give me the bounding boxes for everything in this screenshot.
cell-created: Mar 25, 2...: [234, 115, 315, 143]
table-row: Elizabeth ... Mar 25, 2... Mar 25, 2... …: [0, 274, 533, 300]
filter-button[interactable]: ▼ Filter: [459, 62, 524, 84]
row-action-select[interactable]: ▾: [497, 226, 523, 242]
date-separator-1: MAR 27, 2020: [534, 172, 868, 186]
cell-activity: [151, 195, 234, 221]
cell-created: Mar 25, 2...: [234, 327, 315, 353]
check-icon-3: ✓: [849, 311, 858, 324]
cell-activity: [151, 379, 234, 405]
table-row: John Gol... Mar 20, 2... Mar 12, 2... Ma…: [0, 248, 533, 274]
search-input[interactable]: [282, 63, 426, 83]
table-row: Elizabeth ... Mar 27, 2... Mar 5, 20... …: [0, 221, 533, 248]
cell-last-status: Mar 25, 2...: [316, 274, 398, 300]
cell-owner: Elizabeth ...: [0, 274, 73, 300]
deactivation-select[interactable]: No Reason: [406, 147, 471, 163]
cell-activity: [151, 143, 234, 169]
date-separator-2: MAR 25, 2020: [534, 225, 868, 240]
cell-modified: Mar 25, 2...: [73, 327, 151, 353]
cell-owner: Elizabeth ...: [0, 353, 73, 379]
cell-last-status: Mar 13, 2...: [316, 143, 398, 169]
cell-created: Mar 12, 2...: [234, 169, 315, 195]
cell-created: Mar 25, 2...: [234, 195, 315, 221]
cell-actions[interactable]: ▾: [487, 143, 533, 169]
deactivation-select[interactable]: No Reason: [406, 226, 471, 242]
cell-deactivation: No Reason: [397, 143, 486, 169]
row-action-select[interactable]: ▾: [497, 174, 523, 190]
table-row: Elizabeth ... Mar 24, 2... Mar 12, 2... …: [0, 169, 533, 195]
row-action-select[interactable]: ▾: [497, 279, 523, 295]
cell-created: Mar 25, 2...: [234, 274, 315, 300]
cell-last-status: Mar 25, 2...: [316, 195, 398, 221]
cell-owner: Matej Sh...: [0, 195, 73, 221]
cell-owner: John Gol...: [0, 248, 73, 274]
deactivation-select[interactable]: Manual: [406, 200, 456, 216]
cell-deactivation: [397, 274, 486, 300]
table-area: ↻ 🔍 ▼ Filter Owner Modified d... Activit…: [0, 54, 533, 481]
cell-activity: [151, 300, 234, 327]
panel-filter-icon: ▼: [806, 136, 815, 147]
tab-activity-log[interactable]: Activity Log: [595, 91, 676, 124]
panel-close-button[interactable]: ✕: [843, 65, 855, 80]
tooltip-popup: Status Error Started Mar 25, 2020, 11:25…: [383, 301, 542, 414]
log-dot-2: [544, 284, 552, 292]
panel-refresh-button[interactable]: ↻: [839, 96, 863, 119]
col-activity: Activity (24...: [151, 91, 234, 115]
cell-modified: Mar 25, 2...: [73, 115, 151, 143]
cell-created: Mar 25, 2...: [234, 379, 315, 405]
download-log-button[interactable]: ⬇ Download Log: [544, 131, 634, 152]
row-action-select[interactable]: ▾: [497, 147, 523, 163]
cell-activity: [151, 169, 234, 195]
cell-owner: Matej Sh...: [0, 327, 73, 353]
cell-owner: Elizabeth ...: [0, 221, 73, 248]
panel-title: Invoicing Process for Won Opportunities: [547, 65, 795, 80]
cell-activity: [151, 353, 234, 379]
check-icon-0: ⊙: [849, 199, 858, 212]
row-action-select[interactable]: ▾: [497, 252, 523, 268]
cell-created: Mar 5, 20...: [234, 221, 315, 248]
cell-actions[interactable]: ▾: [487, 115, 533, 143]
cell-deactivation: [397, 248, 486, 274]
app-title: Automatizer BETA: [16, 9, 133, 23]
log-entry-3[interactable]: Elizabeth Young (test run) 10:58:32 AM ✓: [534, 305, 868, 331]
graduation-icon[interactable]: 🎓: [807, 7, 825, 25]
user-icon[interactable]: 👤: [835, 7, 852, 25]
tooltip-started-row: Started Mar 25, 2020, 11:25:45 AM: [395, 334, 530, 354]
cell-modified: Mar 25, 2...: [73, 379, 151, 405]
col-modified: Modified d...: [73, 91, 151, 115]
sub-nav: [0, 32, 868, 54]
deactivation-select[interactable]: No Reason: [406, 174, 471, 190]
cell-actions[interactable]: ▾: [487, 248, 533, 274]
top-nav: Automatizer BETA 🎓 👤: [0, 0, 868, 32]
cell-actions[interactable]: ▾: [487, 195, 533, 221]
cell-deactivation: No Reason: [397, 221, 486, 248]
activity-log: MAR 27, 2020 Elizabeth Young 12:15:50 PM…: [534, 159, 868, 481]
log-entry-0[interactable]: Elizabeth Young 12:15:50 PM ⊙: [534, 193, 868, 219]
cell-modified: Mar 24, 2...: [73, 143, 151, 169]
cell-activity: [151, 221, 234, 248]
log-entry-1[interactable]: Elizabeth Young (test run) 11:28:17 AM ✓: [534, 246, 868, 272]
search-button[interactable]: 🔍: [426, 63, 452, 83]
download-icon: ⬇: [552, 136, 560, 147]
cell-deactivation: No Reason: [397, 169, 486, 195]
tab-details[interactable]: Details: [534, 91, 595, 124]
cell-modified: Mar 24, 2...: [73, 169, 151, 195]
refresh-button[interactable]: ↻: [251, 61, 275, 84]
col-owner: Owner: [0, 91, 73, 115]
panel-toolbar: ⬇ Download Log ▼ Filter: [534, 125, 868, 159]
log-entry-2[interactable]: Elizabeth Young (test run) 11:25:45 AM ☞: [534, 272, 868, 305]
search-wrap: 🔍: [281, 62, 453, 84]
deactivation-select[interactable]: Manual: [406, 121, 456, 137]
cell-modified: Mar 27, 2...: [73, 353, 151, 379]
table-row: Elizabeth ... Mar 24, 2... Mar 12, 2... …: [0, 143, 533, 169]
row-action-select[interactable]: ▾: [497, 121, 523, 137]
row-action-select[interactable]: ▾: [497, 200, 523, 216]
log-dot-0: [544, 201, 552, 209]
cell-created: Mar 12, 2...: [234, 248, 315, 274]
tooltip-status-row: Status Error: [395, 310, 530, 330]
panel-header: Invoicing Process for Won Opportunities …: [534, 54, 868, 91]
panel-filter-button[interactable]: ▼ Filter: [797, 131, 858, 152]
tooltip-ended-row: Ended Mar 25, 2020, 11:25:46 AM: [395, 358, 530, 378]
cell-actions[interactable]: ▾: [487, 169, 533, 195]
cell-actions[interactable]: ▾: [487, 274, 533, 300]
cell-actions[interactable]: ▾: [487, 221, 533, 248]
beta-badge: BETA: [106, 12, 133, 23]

★ ★ ★

Without changing a single character, write out all of the entries.

**RESULT:**
give me the bounding boxes for everything in this screenshot.
cell-created: Mar 25, 2...: [234, 115, 315, 143]
table-row: Elizabeth ... Mar 25, 2... Mar 25, 2... …: [0, 274, 533, 300]
filter-button[interactable]: ▼ Filter: [459, 62, 524, 84]
row-action-select[interactable]: ▾: [497, 226, 523, 242]
date-separator-1: MAR 27, 2020: [534, 172, 868, 186]
cell-activity: [151, 195, 234, 221]
cell-created: Mar 25, 2...: [234, 327, 315, 353]
check-icon-3: ✓: [849, 311, 858, 324]
cell-activity: [151, 379, 234, 405]
table-row: John Gol... Mar 20, 2... Mar 12, 2... Ma…: [0, 248, 533, 274]
search-input[interactable]: [282, 63, 426, 83]
table-row: Elizabeth ... Mar 27, 2... Mar 5, 20... …: [0, 221, 533, 248]
cell-last-status: Mar 25, 2...: [316, 274, 398, 300]
cell-owner: Elizabeth ...: [0, 274, 73, 300]
deactivation-select[interactable]: No Reason: [406, 147, 471, 163]
cell-activity: [151, 143, 234, 169]
date-separator-2: MAR 25, 2020: [534, 225, 868, 240]
cell-modified: Mar 25, 2...: [73, 327, 151, 353]
cell-owner: Elizabeth ...: [0, 353, 73, 379]
cell-last-status: Mar 13, 2...: [316, 143, 398, 169]
cell-created: Mar 12, 2...: [234, 169, 315, 195]
cell-created: Mar 25, 2...: [234, 195, 315, 221]
cell-actions[interactable]: ▾: [487, 143, 533, 169]
deactivation-select[interactable]: No Reason: [406, 226, 471, 242]
cell-deactivation: No Reason: [397, 143, 486, 169]
row-action-select[interactable]: ▾: [497, 174, 523, 190]
table-row: Elizabeth ... Mar 24, 2... Mar 12, 2... …: [0, 169, 533, 195]
row-action-select[interactable]: ▾: [497, 279, 523, 295]
cell-created: Mar 25, 2...: [234, 274, 315, 300]
cell-last-status: Mar 25, 2...: [316, 195, 398, 221]
cell-owner: Matej Sh...: [0, 195, 73, 221]
cell-owner: John Gol...: [0, 248, 73, 274]
deactivation-select[interactable]: Manual: [406, 200, 456, 216]
cell-deactivation: [397, 274, 486, 300]
table-area: ↻ 🔍 ▼ Filter Owner Modified d... Activit…: [0, 54, 533, 481]
cell-activity: [151, 300, 234, 327]
panel-filter-icon: ▼: [806, 136, 815, 147]
tab-activity-log[interactable]: Activity Log: [595, 91, 676, 124]
panel-close-button[interactable]: ✕: [843, 65, 855, 80]
tooltip-popup: Status Error Started Mar 25, 2020, 11:25…: [383, 301, 542, 414]
log-dot-2: [544, 284, 552, 292]
panel-refresh-button[interactable]: ↻: [839, 96, 863, 119]
col-activity: Activity (24...: [151, 91, 234, 115]
cell-modified: Mar 25, 2...: [73, 115, 151, 143]
cell-created: Mar 25, 2...: [234, 379, 315, 405]
download-log-button[interactable]: ⬇ Download Log: [544, 131, 634, 152]
row-action-select[interactable]: ▾: [497, 147, 523, 163]
cell-activity: [151, 169, 234, 195]
cell-owner: Matej Sh...: [0, 327, 73, 353]
cell-owner: Elizabeth ...: [0, 221, 73, 248]
panel-title: Invoicing Process for Won Opportunities: [547, 65, 795, 80]
cell-activity: [151, 353, 234, 379]
check-icon-0: ⊙: [849, 199, 858, 212]
row-action-select[interactable]: ▾: [497, 252, 523, 268]
cell-created: Mar 5, 20...: [234, 221, 315, 248]
cell-actions[interactable]: ▾: [487, 115, 533, 143]
cell-deactivation: [397, 248, 486, 274]
app-title: Automatizer BETA: [16, 9, 133, 23]
log-entry-3[interactable]: Elizabeth Young (test run) 10:58:32 AM ✓: [534, 305, 868, 331]
graduation-icon[interactable]: 🎓: [807, 7, 825, 25]
user-icon[interactable]: 👤: [835, 7, 852, 25]
tooltip-started-row: Started Mar 25, 2020, 11:25:45 AM: [395, 334, 530, 354]
cell-modified: Mar 25, 2...: [73, 379, 151, 405]
col-modified: Modified d...: [73, 91, 151, 115]
sub-nav: [0, 32, 868, 54]
deactivation-select[interactable]: No Reason: [406, 174, 471, 190]
cell-actions[interactable]: ▾: [487, 248, 533, 274]
top-nav: Automatizer BETA 🎓 👤: [0, 0, 868, 32]
cell-actions[interactable]: ▾: [487, 195, 533, 221]
cell-deactivation: No Reason: [397, 221, 486, 248]
activity-log: MAR 27, 2020 Elizabeth Young 12:15:50 PM…: [534, 159, 868, 481]
log-entry-0[interactable]: Elizabeth Young 12:15:50 PM ⊙: [534, 193, 868, 219]
cell-modified: Mar 24, 2...: [73, 143, 151, 169]
cell-activity: [151, 221, 234, 248]
log-entry-1[interactable]: Elizabeth Young (test run) 11:28:17 AM ✓: [534, 246, 868, 272]
search-button[interactable]: 🔍: [426, 63, 452, 83]
download-icon: ⬇: [552, 136, 560, 147]
cell-deactivation: No Reason: [397, 169, 486, 195]
tab-details[interactable]: Details: [534, 91, 595, 124]
cell-modified: Mar 24, 2...: [73, 169, 151, 195]
refresh-button[interactable]: ↻: [251, 61, 275, 84]
col-owner: Owner: [0, 91, 73, 115]
panel-toolbar: ⬇ Download Log ▼ Filter: [534, 125, 868, 159]
log-entry-2[interactable]: Elizabeth Young (test run) 11:25:45 AM ☞: [534, 272, 868, 305]
search-wrap: 🔍: [281, 62, 453, 84]
deactivation-select[interactable]: Manual: [406, 121, 456, 137]
cell-modified: Mar 27, 2...: [73, 353, 151, 379]
table-row: Elizabeth ... Mar 24, 2... Mar 12, 2... …: [0, 143, 533, 169]
row-action-select[interactable]: ▾: [497, 121, 523, 137]
row-action-select[interactable]: ▾: [497, 200, 523, 216]
log-dot-0: [544, 201, 552, 209]
cell-created: Mar 12, 2...: [234, 248, 315, 274]
tooltip-status-row: Status Error: [395, 310, 530, 330]
panel-header: Invoicing Process for Won Opportunities …: [534, 54, 868, 91]
panel-filter-button[interactable]: ▼ Filter: [797, 131, 858, 152]
tooltip-ended-row: Ended Mar 25, 2020, 11:25:46 AM: [395, 358, 530, 378]
cell-actions[interactable]: ▾: [487, 169, 533, 195]
cell-actions[interactable]: ▾: [487, 274, 533, 300]
cell-actions[interactable]: ▾: [487, 221, 533, 248]
beta-badge: BETA: [106, 12, 133, 23]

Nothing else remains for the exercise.